Dephosphorylation-Targeting Chimeras to Clear Tau Aggregates in Alzheimer's Disease
Researchers here describe an interesting evolution of proteolysis targeting chimera (PROTAC) technology into a form that upregulates the dephosphorylation of tau protein. Tau becomes pathogenic in the aging brain when hyperphosphorylated, and thus reducing it back to its unphosphorylated form should provide benefits to patients in tauopathies such as Alzheimer's disease. The PROTAC style of approach, when applied to this situation, is to produce a molecule capable of binding to phosphorylated tau at one end and a phosphatase at the other. By encouraging phosphatase molecules into close proximity to phosphorylated tau, the pace at which dephosphylation occurs is greatly upregulated.
Abnormal hyperphosphorylation and accumulation of tau protein play a pivotal role in neurodegeneration in Alzheimer's disease (AD) and many other tauopathies. Selective elimination of hyperphosphorylated tau is promising for the therapy of these diseases. Following the development of proteolysis targeting chimeras (PROTACs) for selectively strengthening degradation of protein of interest (POI), a variety of new chimeras, like autophagy-targeting chimeras (AUTACs), autophagosome-tethering compounds (ATTEC), lysosome-targeting chimeras (LYTACs), antibody-based PROTACs (AbTACs) or proteolysis-targeting antibodies (PROTABs), have been developed. Taking advantage of these technologies, we and others have developed several chimeras for selectively facilitating tau removal in AD and other tauopathies.

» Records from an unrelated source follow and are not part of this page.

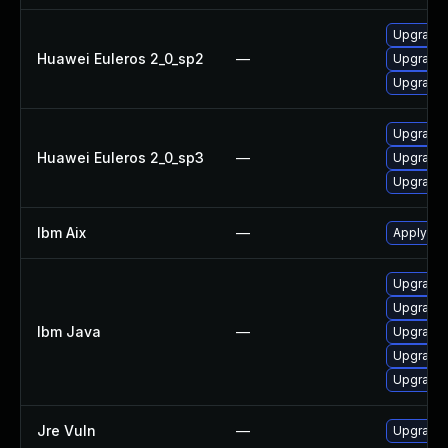
Upgrade 
Huawei Euleros 2_0_sp2
—
Upgrade 
Upgrade 
Upgrade 
Huawei Euleros 2_0_sp3
—
Upgrade 
Upgrade 
Ibm Aix
—
Apply the
Upgrade I
Upgrade I
Ibm Java
—
Upgrade I
Upgrade I
Upgrade I
Jre Vuln
—
Upgrade t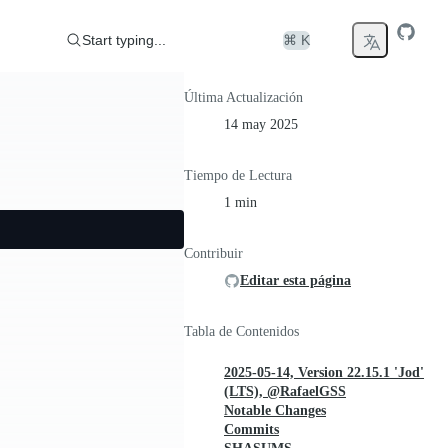
Start typing...
⌘ K
Última Actualización
14 may 2025
Tiempo de Lectura
1 min
Contribuir
Editar esta página
Tabla de Contenidos
2025-05-14, Version 22.15.1 'Jod'
(LTS), @RafaelGSS
Notable Changes
Commits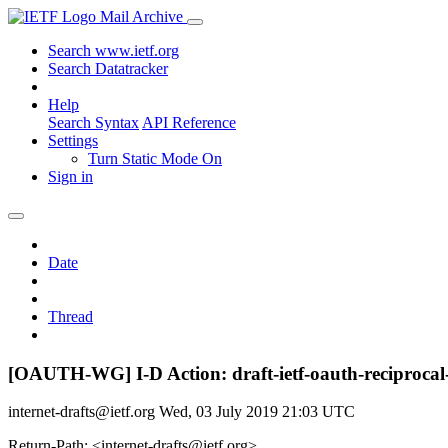
Mail Archive
Search www.ietf.org
Search Datatracker
Help
Search Syntax
API Reference
Settings
Turn Static Mode On
Sign in
Date
Thread
[OAUTH-WG] I-D Action: draft-ietf-oauth-reciprocal-
internet-drafts@ietf.org
Wed, 03 July 2019 21:03 UTC
Return-Path: <internet-drafts@ietf.org>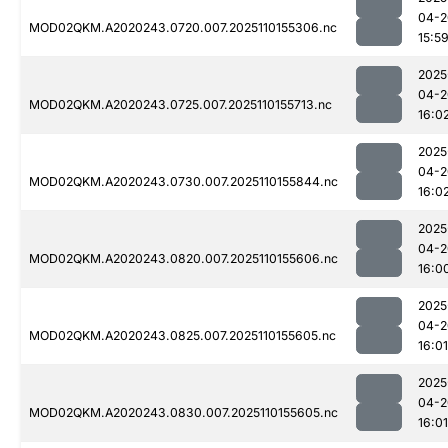
04-2
MOD02QKM.A2020243.0720.007.2025110155306.nc
15:5
2025
04-2
MOD02QKM.A2020243.0725.007.2025110155713.nc
16:0
2025
04-2
MOD02QKM.A2020243.0730.007.2025110155844.nc
16:0
2025
04-2
MOD02QKM.A2020243.0820.007.2025110155606.nc
16:0
2025
04-2
MOD02QKM.A2020243.0825.007.2025110155605.nc
16:01
2025
04-2
MOD02QKM.A2020243.0830.007.2025110155605.nc
16:01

Notwithstanding, the general removal of tau protein might be somewhat arbitrary since tau per se plays multifaceted physiological roles in maintaining cell structure and functions. It is the pathological hyperphosphorylation of tau that initiates the formation of neurofibrillary tangles and neurodegeneration in tauopathies. Therefore, specific downregulation of tau phosphorylation might be more refined for the therapy of these diseases. However, direct use of either tau kinase inhibitors or phosphatase activators should take unacceptable toxic side effects, because each of these enzymes concurrently modulates numerous signaling pathways aside from tau.
To achieve better selectivity and inspired by the design of PROTAC-like chimeras, we have conceptualized a strategy, named dephosphorylation-targeting chimeras (DEPTACs), for specific suppression of tau hyperphosphorylation. Our DEPTAC consists of the following motifs: (1) a "warhead" specifically recognizing and binding tau (named tau binder, TB), (2) an "anchor" for recruiting phosphatase (named phosphatase recruiter, PPR), (3) an inter-motifs linker, (4) a cell membrane-penetrating sequence, if necessary. Here, we reported the generation and screening principle of DEPTACs and the further verification of their therapeutic effectiveness in cell and animal models of tauopathy.